5M+ titles, multilingual Quality claim, not validated here Cross-lingual retrieval quality (English query → Japanese results and vice versa) needs an offline eval set. The romaji lookup table is a band-aid; properly handling JP romaji probably needs a dedicated tokenizer or fine-tuned embedding. No eval data quoted.
Result-cache TTL 5 min Inventory freshness conflict Stock changes within minutes during sales. 5-min cache means up to 5 minutes of "in stock" lies. Either drop the cache to 30–60s, or invalidate on stock-change events from the inventory service.
RRF fusion k=60 Empirically chosen — undocumented Says "empirically chosen." If true, link the experiment. If not, it's a hyperparameter someone copied from a paper.
"Never return silent empty" principle Realistic if enforced Depends on actual implementation. Easy to regress — needs a unit test that explicit-empty results never bypass the structured-no-results path.
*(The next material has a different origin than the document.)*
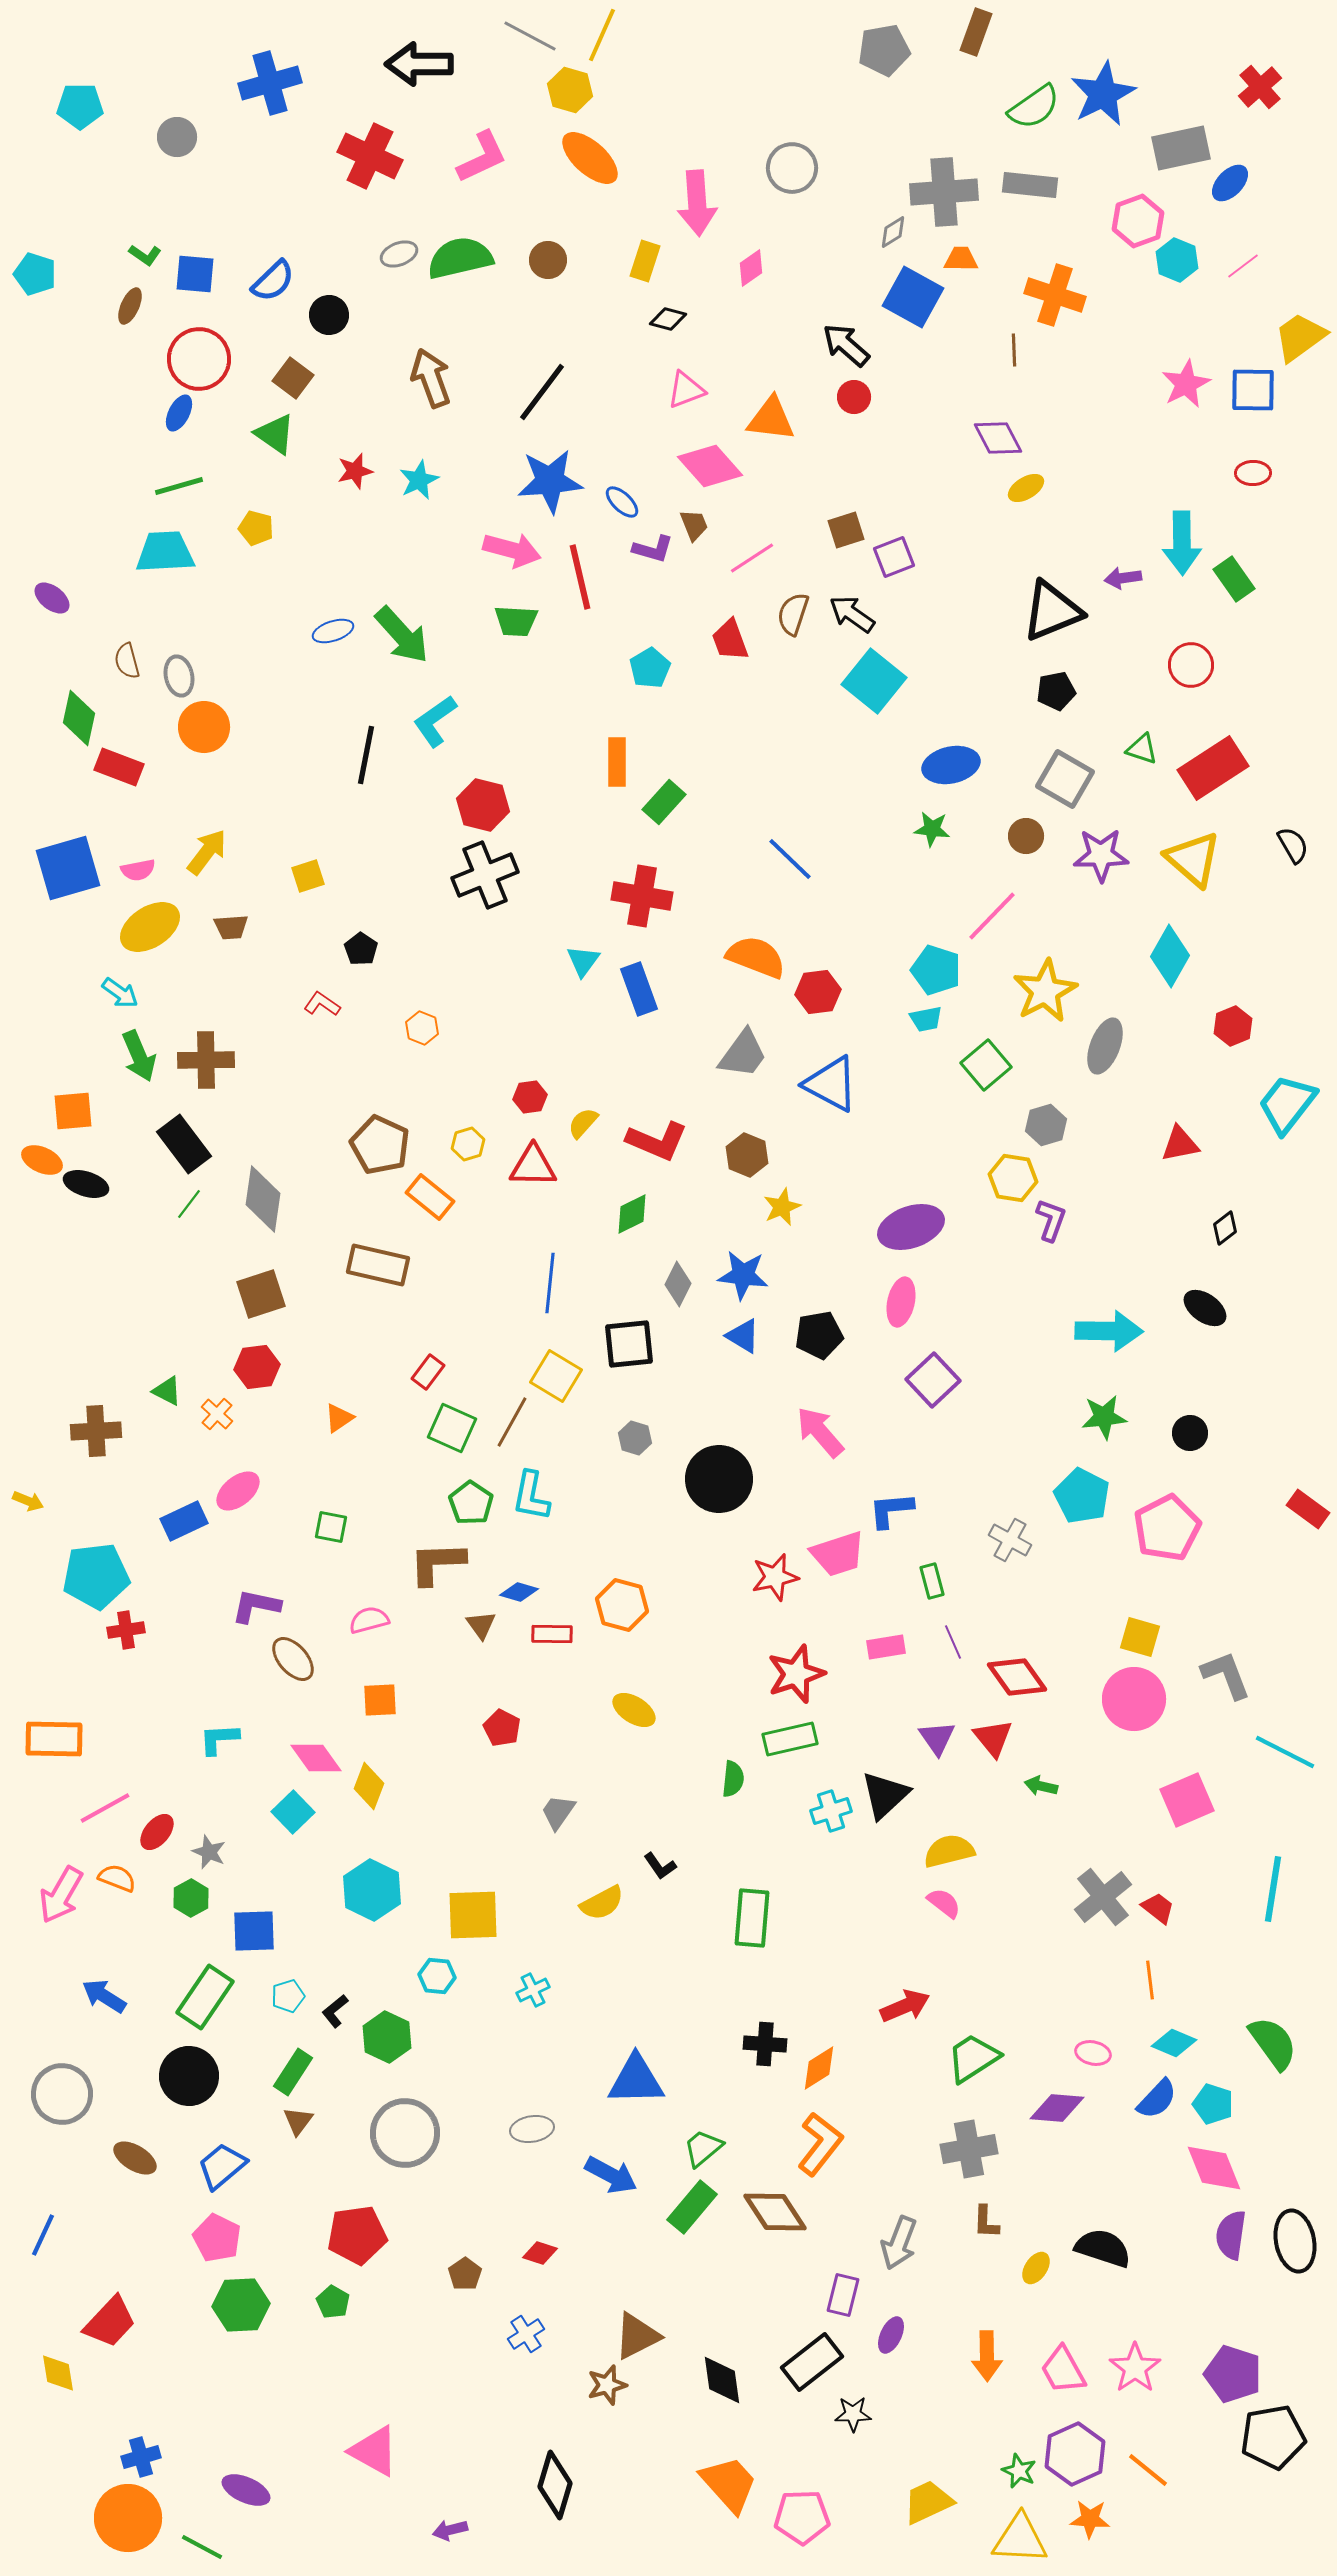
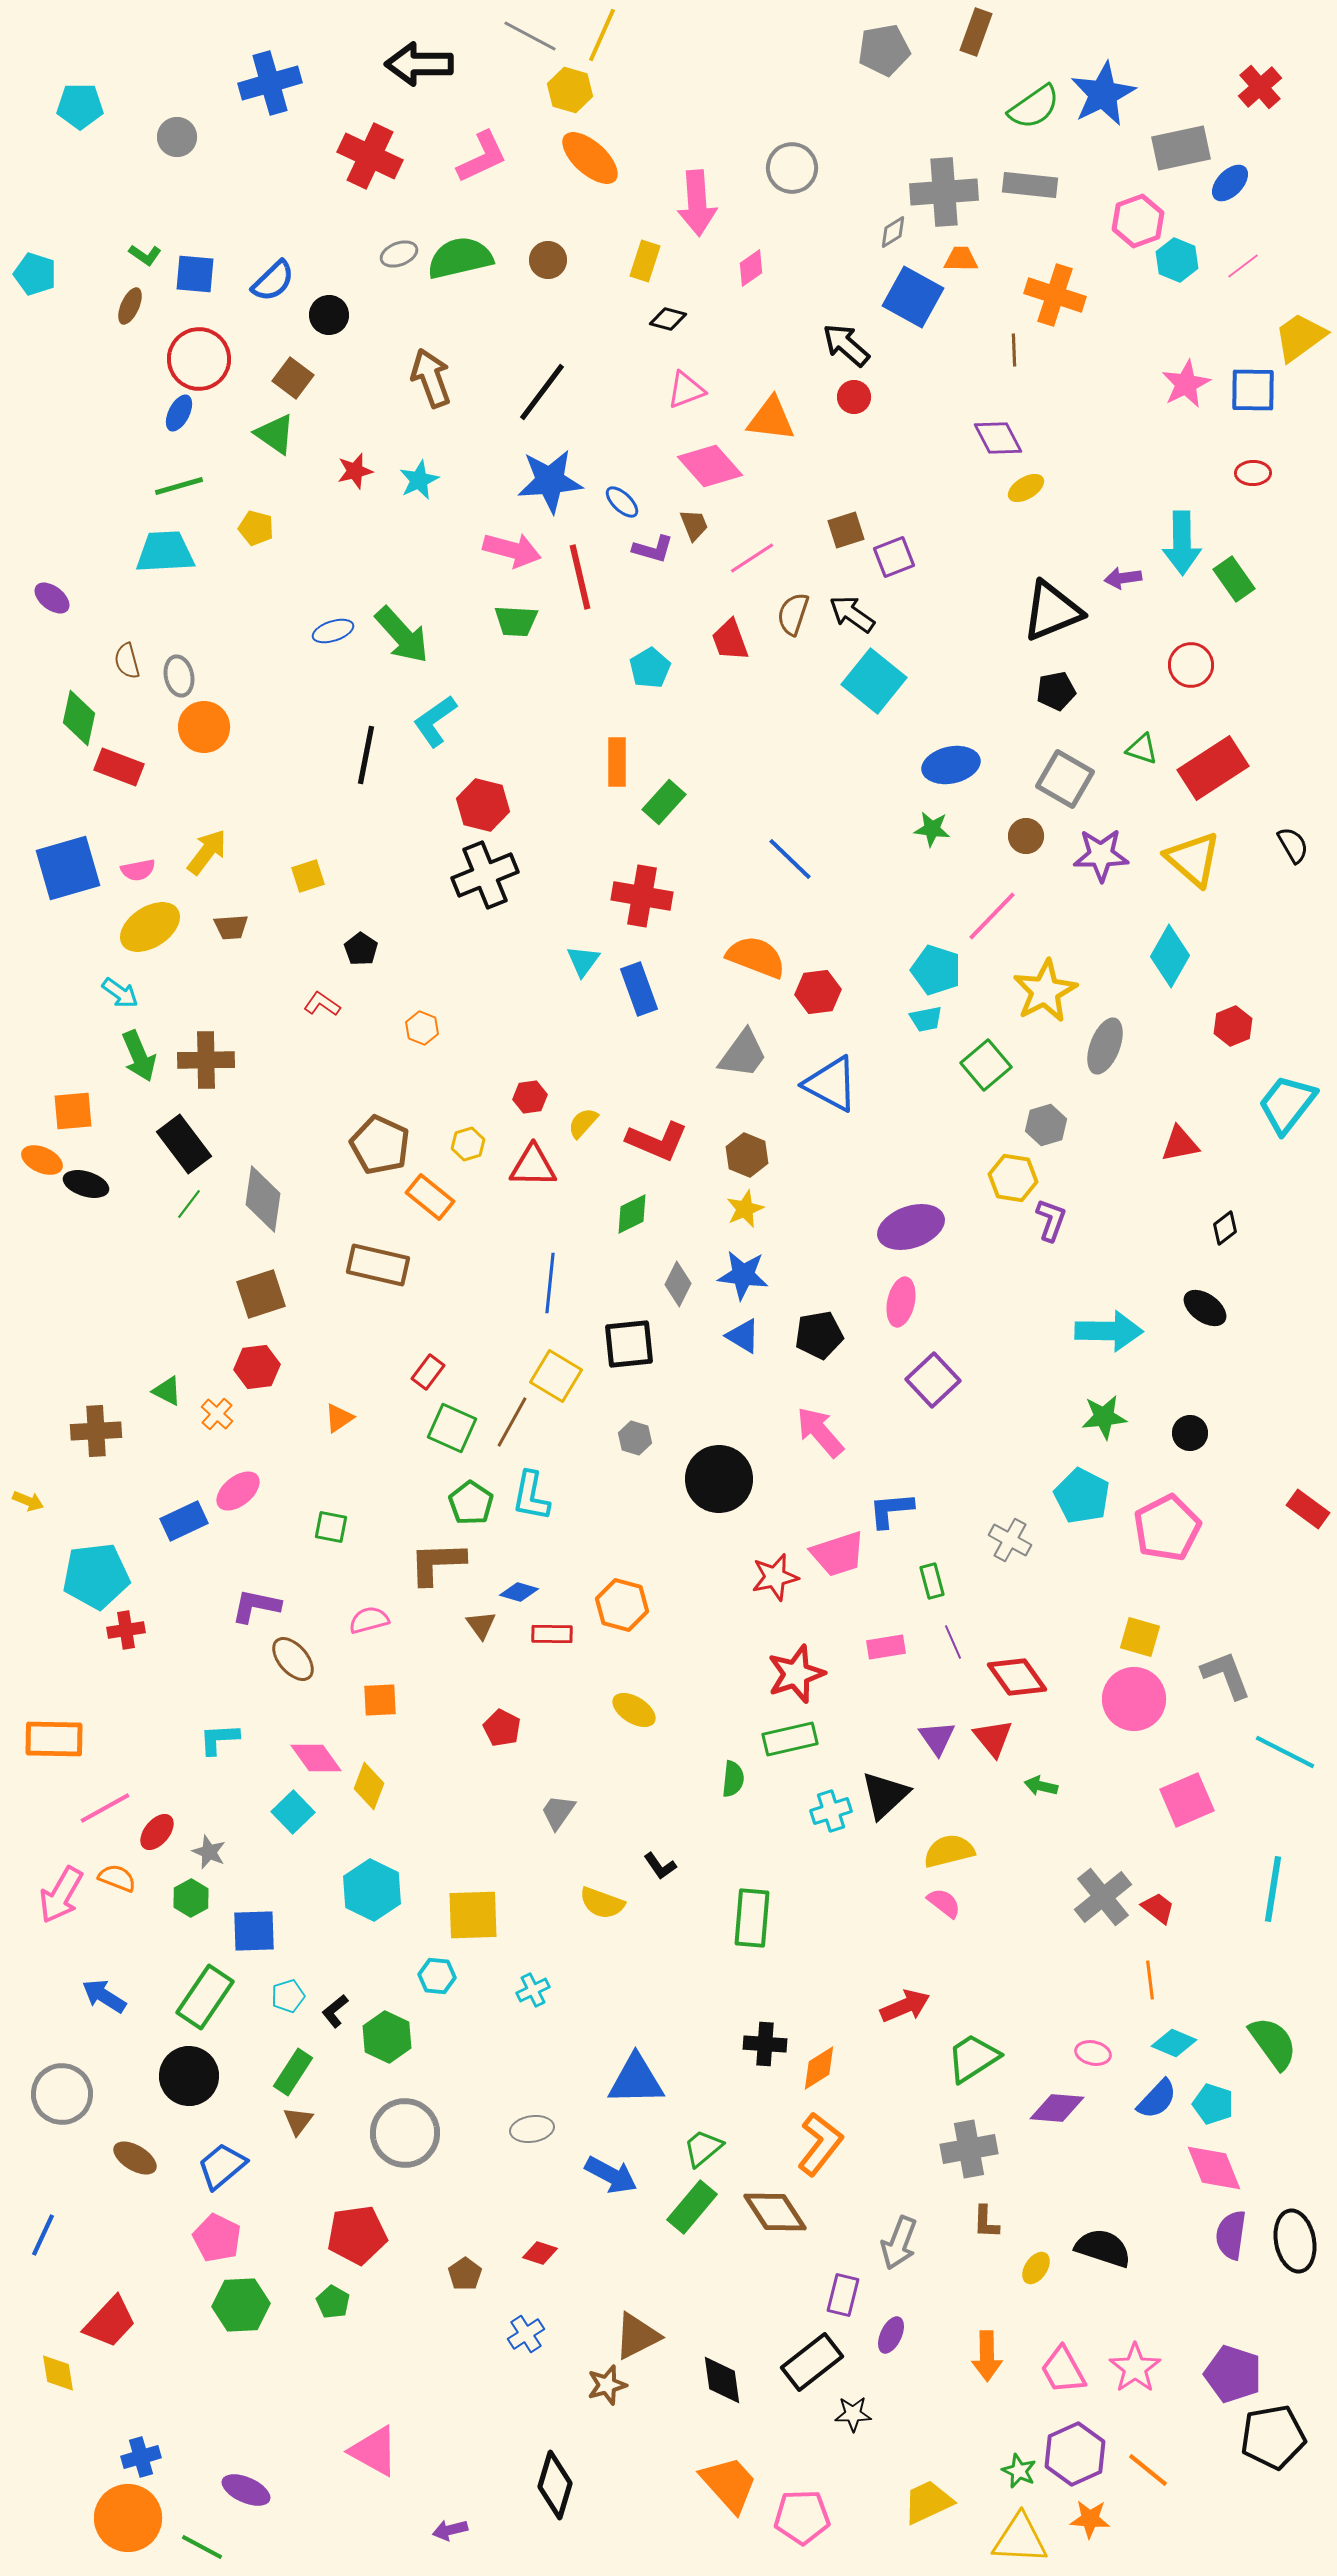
yellow star at (782, 1207): moved 37 px left, 2 px down
yellow semicircle at (602, 1903): rotated 48 degrees clockwise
The biggest issue: P99 latency under concurrency

The 800ms budget assumes the components run in their isolated steady-state. Under realistic concurrent load:

  • OpenSearch P99 for KNN on 5M vectors with ef_search=64 and 50 concurrent queries: ~400–600ms (not 200ms).
  • SageMaker reranker endpoint queue depth grows when QPS spikes — reranker P99 can hit 500ms during busy periods.
  • Titan API rate limits can introduce queueing on the embedding side.

Realistic P99 at production load: 1.2–1.8s. The 800ms target holds at P95, possibly P97. Restate the SLA accordingly.

The freshness/cache contradiction

The 5-minute result cache and the "real-time stock" guarantee in the problem statement are in tension. Two paths to reconcile:

  1. Cache only the retrieval result (top-3 ASINs), not the enrichment (price/stock). Always re-fetch enrichment from the inventory service. This shortens the lie window to whatever the inventory cache TTL is.
  2. Listen to inventory-change events on a Kinesis stream and invalidate result cache entries proactively when their ASINs change. Engineering cost is real; do this only if Path 1 isn't enough.

The current architecture as written caches the whole result for 5 minutes. That's the lie window.